嫌な人ばかりが登場するが、なかでもお母さんの恐ろしさが際立っている
嫌な人ばかりが登場するが、なかでもお母さんの恐ろしさが際立っている【(C)2017 Al Film Entertainment LLC】

 まず、映画としてあの作り方がとても面白くて。ただトーニャを時系列で追って描くのではなく、ドキュメンタリーのような描き方をしている。


 インタビュー形式で答えつつ、その発言に関連したシーンに飛ぶというのもそうなんですけど、もっと言えばそのシーンを演じて再生しつつ、カメラ目線になって私たち観客に問いかけているところが結構あったりする。あれがとってもうまいんですよね。


 あの人たち、ダメじゃないですか。みんなとことんダメ人間で、彼らに説明されると「うんうん、そう考えていたんだね」という気持ちに――いえ、共感するわけじゃないのよ。だけど、観客を巻き込んでいくところが映画の作り方として面白いなと。

史実に基づいた映画とはいえ、浮世離れした登場人物もいる。写真はその代表例、太ったボディガード
史実に基づいた映画とはいえ、浮世離れした登場人物もいる。写真はその代表例、太ったボディガード【(C)2017 Al Film Entertainment LLC】

『ファイティング・ファミリー』同様、史実に基づいた映画ですけど、やはり劇中の人物が実在するとは思えないんですよ。特にあの太ったボディガード(ポール・ウォルター・ハウザー演じるショーン・エッカート)。言っていることチンプンカンプンだから。ただ、ああいう勘違い野郎って、いなさそうでいるんですよ。
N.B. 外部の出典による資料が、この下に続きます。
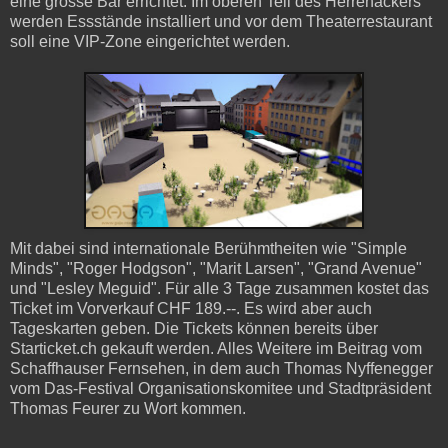
eine grosse Bar errichtet. Im oberen Teil des Herrenackers
werden Essstände installiert und vor dem Theaterrestaurant
soll eine VIP-Zone eingerichtet werden.
Mit dabei sind internationale Berühmtheiten wie "Simple
Minds", "Roger Hodgson", "Marit Larsen", "Grand Avenue"
und "Lesley Meguid". Für alle 3 Tage zusammen kostet das
Ticket im Vorverkauf CHF 189.--. Es wird aber auch
Tageskarten geben. Die Tickets können bereits über
Starticket.ch gekauft werden. Alles Weitere im Beitrag vom
Schaffhauser Fernsehen, in dem auch Thomas Nyffenegger
vom Das-Festival Organisationskomitee und Stadtpräsident
Thomas Feurer zu Wort kommen.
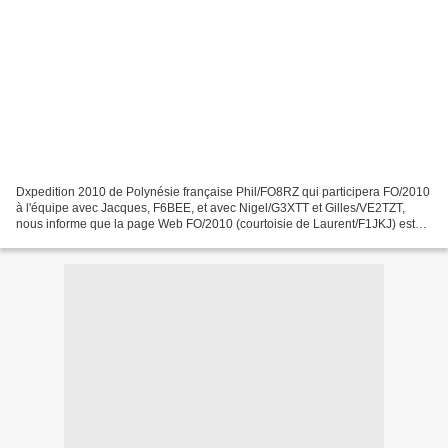
Dxpedition 2010 de Polynésie française Phil/FO8RZ qui participera FO/2010
à l'équipe avec Jacques, F6BEE, et avec Nigel/G3XTT et Gilles/VE2TZT,
nous informe que la page Web FO/2010 (courtoisie de Laurent/F1JKJ) est
maintenant disponible chez http://www.fo2010.org...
よほど甘やかされてきたのか、さほど痛い目に遭わないまま育って、自己中心的な妄想が膨らんでいる。勝手にやっておいて「オレは工作員だから」みたいなことを言ってしまう。最後は、仲間の誰にも相談せずにナンシー・ケリガン襲撃を決めてトーニャを困らせてしまう……。
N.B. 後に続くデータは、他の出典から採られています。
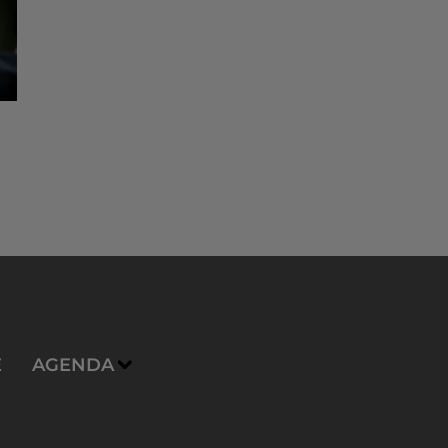
E
AGENDA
 このなかの誰とも友だちになりたいと思わないです、本当に嫌な人ばっかり。特にお母さん(アリソン・ジャネイ演じるラヴォナ・ゴールデン)、恐ろしいですよね。初登場のシーンで外見的にも実在の人物とそっくりですし。ラヴォナとショーンも、そして彼氏から夫になるジェフ・ギルーリー役のセバスチャン・スタンも、俳優が実在の人たちとそっくりであることはスタッフロールでわかりますけど、似過ぎです。

愛を知らぬまま成長したトーニャ

選手と家族、コーチとの関係を美化せず描いた作品に、昨今のスポーツを取り巻く問題を考えさせられる
選手と家族、コーチとの関係を美化せず描いた作品に、昨今のスポーツを取り巻く問題を考えさせられる【(C)2017 Al Film Entertainment LLC】

 娘というものは、お母さんにはハグしてほしいだけなんですよね。


 私もお母さんとすごく仲が悪かったんですけど、ただハグしてほしいだけでした。お母さんと娘の関係はそれだけなんです。でもこの母親は幼いトーニャがスケートのスクールに通っているとき「トイレに行きたい」と訴えると、「滑り続けな」と言い、お漏らしするのを傍観しているんです。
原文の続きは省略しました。